Hari Minggu pagi itu dimulai lebih pagi dari biasanya. Sebelum matahari benar-benar muncul, saya sudah mulai berlari. Musik dari adegan latihan Rocky Balboa bikin saya berlari lebih kencang sekaligus merasa sedikit gagah. Baiklah, selera saya memang payah betul. Gypsytoes sering menertawakan saya soal ini. Tapi sudahlah, dentum musik itu, dan juga bayangan adegan yang menyertai memang mampu memompa semangat. Adegan Rocky Balboa yang berlari diikuti serombongan anak kecil, atau saat ia memanggil-manggil istrinya dengan muka sembab sesudah dipukuli, atau saat ia dan Apollo Creed lompat-lompat kegirangan sesudah adu lari di pantai. Adegan ini menurut saya manis sekali, dua pria gempal, saling berpelukan riang, dengan kaos singlet berwarna kuning dan hijau.

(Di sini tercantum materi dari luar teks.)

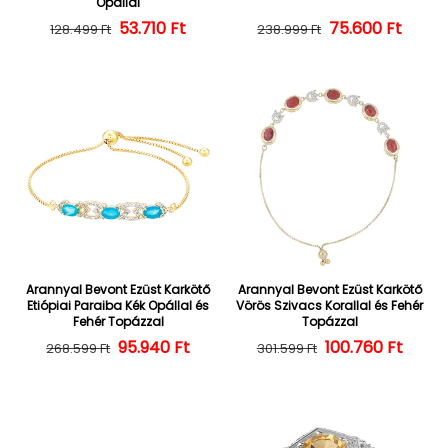
Opállal
Normál ár
Kedvezményes ár
53.710 Ft
Normál ár
Kedvezményes
75.600 Ft
128.499 Ft
238.999 Ft
Arannyal Bevont Ezüst Karkötő
Arannyal Bevont Ezüst Karkötő
Etiópiai Paraiba Kék Opállal és
Vörös Szivacs Korallal és Fehér
Fehér Topázzal
Topázzal
Normál ár
Kedvezményes ár
95.940 Ft
100.760 Ft
Normál ár
Kedvezményes
268.599 Ft
301.599 Ft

“Whatever floats your boat.” Begitu Gypsytoes kerap berkata jika saya berkeras betapa selera saya ini tidaklah payah-payah benar.

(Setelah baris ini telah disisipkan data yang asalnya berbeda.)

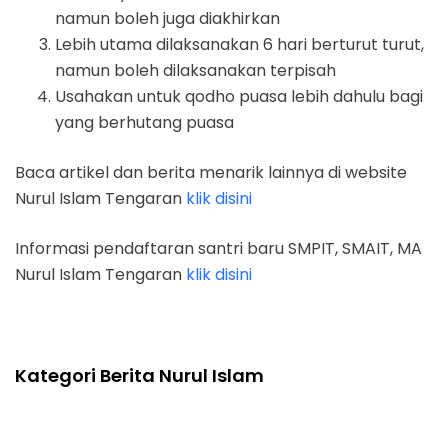
namun boleh juga diakhirkan
Lebih utama dilaksanakan 6 hari berturut turut,
namun boleh dilaksanakan terpisah
Usahakan untuk qodho puasa lebih dahulu bagi
yang berhutang puasa
Baca artikel dan berita menarik lainnya di website
Nurul Islam Tengaran
klik disini
Informasi pendaftaran santri baru SMPIT, SMAIT, MA
Nurul Islam Tengaran
klik disini
Kategori Berita Nurul Islam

Baiklah, mari sedikit beranjak, saya memang tidak hendak bercerita tentang hari berlari. Ini adalah hari terakhir sebelum Jakarta kembali ke wajah aslinya. Esok masa libur panjang lebaran akan berakhir. Wajah Jakarta yang seminggu terakhir lengang akan segera lenyap. Ia akan kembali berpeluh dan sesak. Kita akan terbangun dari mimpi untuk kembali melihat Jakarta yang sesungguhnya. Wajahnya yang bikin gerah walau terlanjur sudah dicinta. Saya tidak hendak berkeluh kesah. Sesumpek apapun kota ini, dia juga adalah kota yang dekat di hati. Di sini, saya dan jutaan yang lain pernah jatuh cinta, bergembira ria, atau merasakan hati yang remuk. Esok ia akan kembali dijejali manusia yang banyaknya tak ketulungan itu. Dan kisah-kisah baru akan kembali dicatat. Namun, seminggu terakhir ini, sang nyonya tua sempat beristirahat sejenak. Saat jalannya sepi, saat langitnya biru, saat ia mengambil napas yang sangat berhak ia dapatkan.

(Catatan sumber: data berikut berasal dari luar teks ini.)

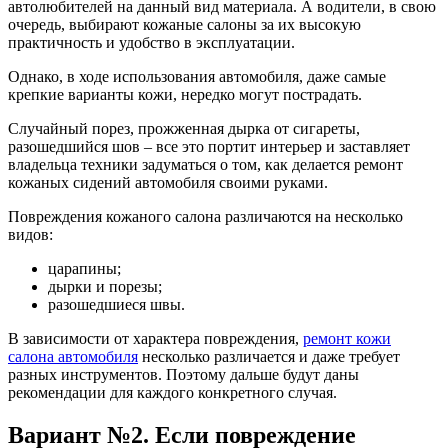
автолюбителей на данный вид материала. А водители, в свою
очередь, выбирают кожаные салоны за их высокую
практичность и удобство в эксплуатации.
Однако, в ходе использования автомобиля, даже самые
крепкие варианты кожи, нередко могут пострадать.
Случайный порез, прожженная дырка от сигареты,
разошедшийся шов – все это портит интерьер и заставляет
владельца техники задуматься о том, как делается ремонт
кожаных сидений автомобиля своими руками.
Повреждения кожаного салона различаются на несколько
видов:
царапины;
дырки и порезы;
разошедшиеся швы.
В зависимости от характера повреждения,
ремонт кожи
салона автомобиля
несколько различается и даже требует
разных инструментов. Поэтому дальше будут даны
рекомендации для каждого конкретного случая.
Вариант №2. Если повреждение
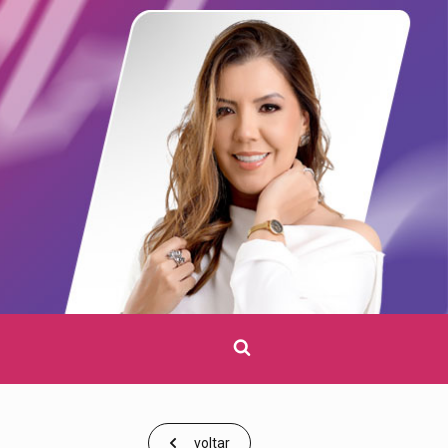
Clique
para
pesquisar
voltar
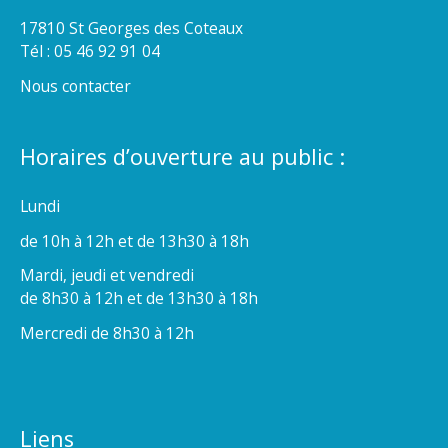
17810 St Georges des Coteaux
Tél : 05 46 92 91 04
Nous contacter
Horaires d’ouverture au public :
Lundi
de 10h à 12h et de 13h30 à 18h
Mardi, jeudi et vendredi
de 8h30 à 12h et de 13h30 à 18h
Mercredi de 8h30 à 12h
Liens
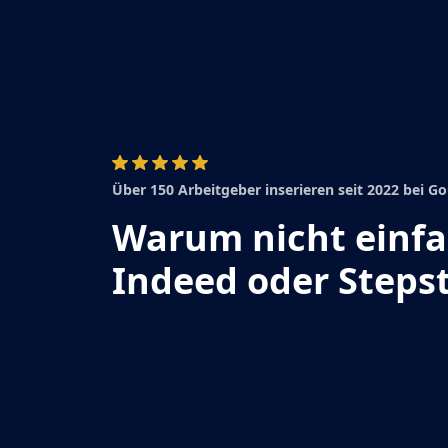
Über 150 Arbeitgeber inserieren seit 2022 bei 
Warum nicht einf
Indeed oder Steps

Di hari terakhir ini, saya memang berkeinginan memulainya lebih awal dari biasa. Setelah berlari, saya duduk di sebuah kedai kopi di Jalan Sabang bersama Gypsytoes. Wajahnya tampak masih mengantuk. Setelah saya goda dan desak-desak, akhirnya senyumnya muncul juga. Kami berbincang tentang hari-hari yang telah lewat. Seminggu terakhir tentu adalah hari yang penuh haru bagi mereka yang kembali ke kampung halaman untuk berkumpul bersama keluarga, bermaaf-maafan, dan melepas rindu. Perjalanan jauh yang sesak dan macet rela ditempuh untuk senyum orang-orang terdekat yang jarang ditemui. Bagi mereka yang di Jakarta saja, mereka memiliki nikmat tambahan, melihat Jakarta yang sedang beristirahat.
Vira dan Diyan, kawan kami yang energinya selalu berlebih, merayakan lengangnya Jakarta dengan menyambangi sudut-sudut yang jarang mereka datangi dalam situasi normal. Mereka berolah raga di pinggir pantai di Ancol atau menjelajahi wilayah barat Jakarta yang biasanya macet tak tanggung-tanggung. Gypsytoes dan saya menikmati lengang Jakarta dengan lebih perlahan. Seperti tahun-tahun yang lain, kami hampir selalu menghabiskan hari-hari di seputar Lebaran di Jakarta berdua saja. Ini adalah hari-hari di mana kami berkeliaran dengan celana pendek, sandal jepit, dan buku untuk berpindah dari satu sudut ke sudut lain, dari satu kedai kopi ke kedai yang lain, untuk sekadar duduk minum kopi, berbincang, dan membaca. Semua terasa perlahan, tenang, dan tak banyak pikir. Kami terkadang terkagum-kagum sendiri betapa sedikitnya waktu yang diperlukan untuk berpindah dari satu titik ke titik lain. Jakarta sedang beristirahat dengan ramah sekali.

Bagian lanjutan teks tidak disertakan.